IMB-115 was well-tolerated across the doses, ranging from 0.5 to 10 mg in both studies. In study #1, 14 subjects (63.6%) reported treatment-emergent adverse events (TEAEs) of mild severity and 2 subjects (9.1%) reported TEAEs of moderate severity. In study #2, 21 subjects (70%) reported TEAEs of mild severity and 4 subjects (13%) reported TEAEs of moderate severity. There were no severe TEAEs in either study. There were no adverse events leading to study drug withdrawal or discontinuation of treatment with IMB-115. Somnolence (or drowsiness) was the most frequently reported (>2 subjects) TEAE, occurring in 13 of 19 subjects (68.4%) and 21 of 30 subjects (70%) for study #1 and study #2, respectively. No concerning laboratory findings and no clinically significant findings on vital signs and electrocardiograms were attributed to IMB-115 in study participants.

“Previously completed studies of IMB-115 demonstrated favorable pharmacokinetic properties for an insomnia treatment, including fast absorption, rapid renal elimination, and dose-proportional exposure within therapeutic doses. In addition, renal elimination represents the major clearance pathway of IMB-115, lowering the possibility of potential drug-drug-interaction when co-administrated with other drugs. Most importantly, at therapeutic doses IMB-115 showed drug liking responses that were comparable to placebo,” says Mingyan Zhou, PhD, director, Clinical Pharmacology, Imbrium Therapeutics, and study author, in a release. “The results from all completed studies provide important new insight into the safety and efficacy of IMB-115 and fully validate the need for the continued evaluation of NOP receptors as a novel target for the treatment of sleep disorders.”

Along with the Phase 1b abstract, Imbrium presented three additional abstracts at SLEEP 2020, which explore the potential utility of IMB-115 in targeting NOP receptors as a novel treatment approach for sleep disorders:

  • Abstract #0001: “Activation of Nociceptin/Orphanin-FQ Peptide (NOP) Receptors Produces an Increase in Non-REM Sleep in Rats and Constitutes a Novel and Attractive Target for the Treatment of Insomnia”
  • Abstract #0198: “Psychomotor/Cognitive Effects, Pharmacokinetics and Safety of V117957, a Novel, Highly Potent and Selective Partial Agonist for Nociceptin/Orphanin-FQ Peptide (NOP) Receptors, Administered in Combination with Alcohol in Healthy Subjects”
  • Abstract #0500: “Evaluation of the Human Abuse Potential of Single Oral Doses of V117957, a Novel, Highly Potent and Selective Partial Agonist for Nociceptin/Orphanin-FQ Peptide (NOP) Receptors”

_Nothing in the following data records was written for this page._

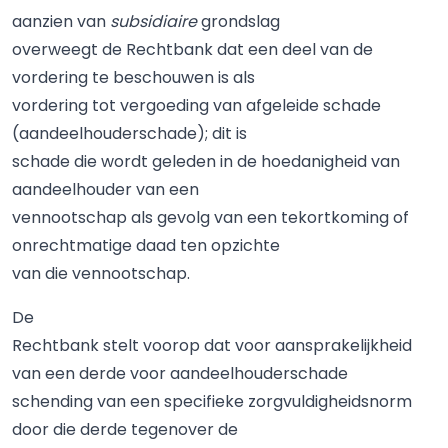
aanzien van
subsidiaire
grondslag
overweegt de Rechtbank dat een deel van de
vordering te beschouwen is als
vordering tot vergoeding van afgeleide schade
(aandeelhouderschade); dit is
schade die wordt geleden in de hoedanigheid van
aandeelhouder van een
vennootschap als gevolg van een tekortkoming of
onrechtmatige daad ten opzichte
van die vennootschap.
De
Rechtbank stelt voorop dat voor aansprakelijkheid
van een derde voor aandeelhouderschade
schending van een specifieke zorgvuldigheidsnorm
door die derde tegenover de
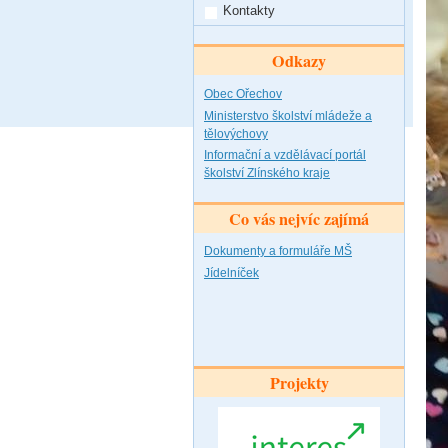
Kontakty
Odkazy
Obec Ořechov
Ministerstvo školství mládeže a
tělovýchovy
Informační a vzdělávací portál
školství Zlínského kraje
Co vás nejvíc zajímá
Dokumenty a formuláře MŠ
Jídelníček
Projekty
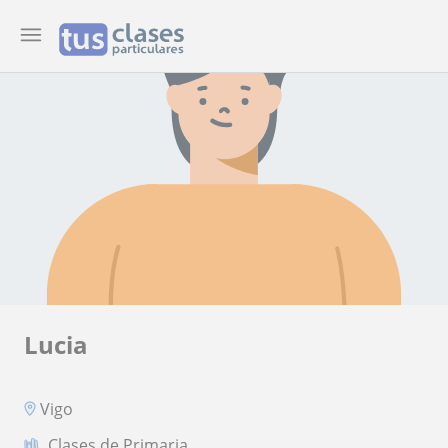
Lucia
Vigo
Clases de Primaria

Imbrium is further evaluating the possible utility of IMB-115 in the treatment of insomnia associated with alcohol cessation (IAAC), as well as other psychiatric and neurological disorders. In October 2019, Imbrium announced the first dose was administered in a Phase 2 clinical study (OAG2002) evaluating IMB-115 for the treatment of IAAC.

This news item discusses an investigational new drug under development and is not intended to convey conclusions about efficacy or safety. There is no guarantee that the investigational drug will successfully complete clinical development or receive regulatory approval.